Apoie o DCM

Como Alex, catador de lixo, chegou à universidade depois de 20 anos sem estudar

Reportagem de Luís Eduardo Gomes no Sul21.

Tem uma história que Alex Cardoso conta para exemplificar o papel que a reciclagem teve em sua vida, uma relação que, sendo filho de pais catadores, começa antes mesmo de nascer. Nessa história, ele tinha apenas dois meses. O pai, seu Alceu Cardoso, e a mãe, Tânia Maria, subiam a Av. Borges de Medeiros, no Centro de Porto Alegre, puxando o carrinho que levava o material coletado no dia. De repente, uma caixa de papelão se desprende e cai no chão. Tânia alerta ao marido, que responde. “Estamos com o carrinho cheio, deixa para lá, vamos embora”. Mas ela bate o pé e de teimosa vai atrás da caixa, afinal, cada uma delas é resultado de trabalho e faz falta, sim senhor. Foi a sorte de Alex. Como não podiam parar de trabalhar, Tânia e o seu Cardoso o levavam junto desde muito pequeno no carrinho, sempre dentro de uma das caixas. Naquele dia, dentro daquela que caiu, enrolado em um cobertor, ele dormia.

(…)

Alex tinha 15 anos quando largou a escola em definitivo. Aos 16, teve a primeira filha. Com mais uma boca a alimentar, aí sim que não teria como voltar a estudar. Ficaria 20 anos longe dos bancos escolares. Mas aprendeu muito com a vida.

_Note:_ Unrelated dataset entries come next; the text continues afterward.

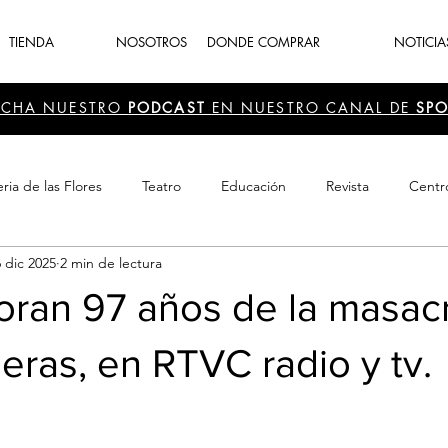
TIENDA
NOSOTROS
DONDE COMPRAR
NOTICIA
UCHA NUESTRO
PODCAST
EN NUESTRO CANAL DE
SPO
ria de las Flores
Teatro
Educación
Revista
Centr
6 dic 2025
2 min de lectura
 Cultura
Recreación
Navidad
periodismo
Feria d
an 97 años de la masac
eras, en RTVC radio y tv.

O trabalho com a reciclagem o colocou no caminho dos movimentos sociais. Da Cooperativa dos Catadores de Materiais Recicláveis do Loteamento Cavalhada (ASCAT), passando pela coordenação do Fórum de Catadores de Porto Alegre (FCPOA) e pelo Movimento Nacional dos Catadores de Materiais Recicláveis (MNCR), o lixo levou Alex longe. Em 2016, participou com textos de sua autoria em dois livros,  “Crônicas da Resistência” e “A Luta Continua”, entregues em mãos à presidenta Dilma Rousseff e ao ex-presidente Lula. O trabalho na militância social e pela reciclagem de resíduos fez com que fosse convidado para dar palestras em diversas universidades, inclusive fora do País.

(…)

Chegou um momento que a faculdade da vida já não era mais suficiente para Alex. Cansara de ouvir que era inteligente, que não precisava estudar, enquanto sentia que faltava alguma coisa. Como poderia cobrar dos filhos assiduidade na escola se não fizera mais do que a 6ª série? Há quatro anos, reuniu forças e voltou as bancos escolares. “Precisava fazer isso, por mim, pelos meus filhos e pela companheirada”.

Sem deixar o trabalho e o movimento social de lado — já integrava o MNCR, tendo uma agenda de organização do movimento pelo País –, se matriculou na escola Neusa Goulart Brizola, localizada no loteamento Cavalhada, a menos de 100 m de sua casa, na zona sul de Porto Alegre. O objetivo inicial era concluir o Fundamental pelo Ensino de Jovens e Adultos (EJA). Concluiu o 6º, o 7º, o 8º e o 9º ano em 2015.

(…)

No último dia 19 de janeiro, veio a notícia: Bixo Ciências Sociais. Um dos 26 aprovados na UFRGS que haviam cursado o Emancipa. “Vai ter catador doutor, sim senhor!”, diz Alex.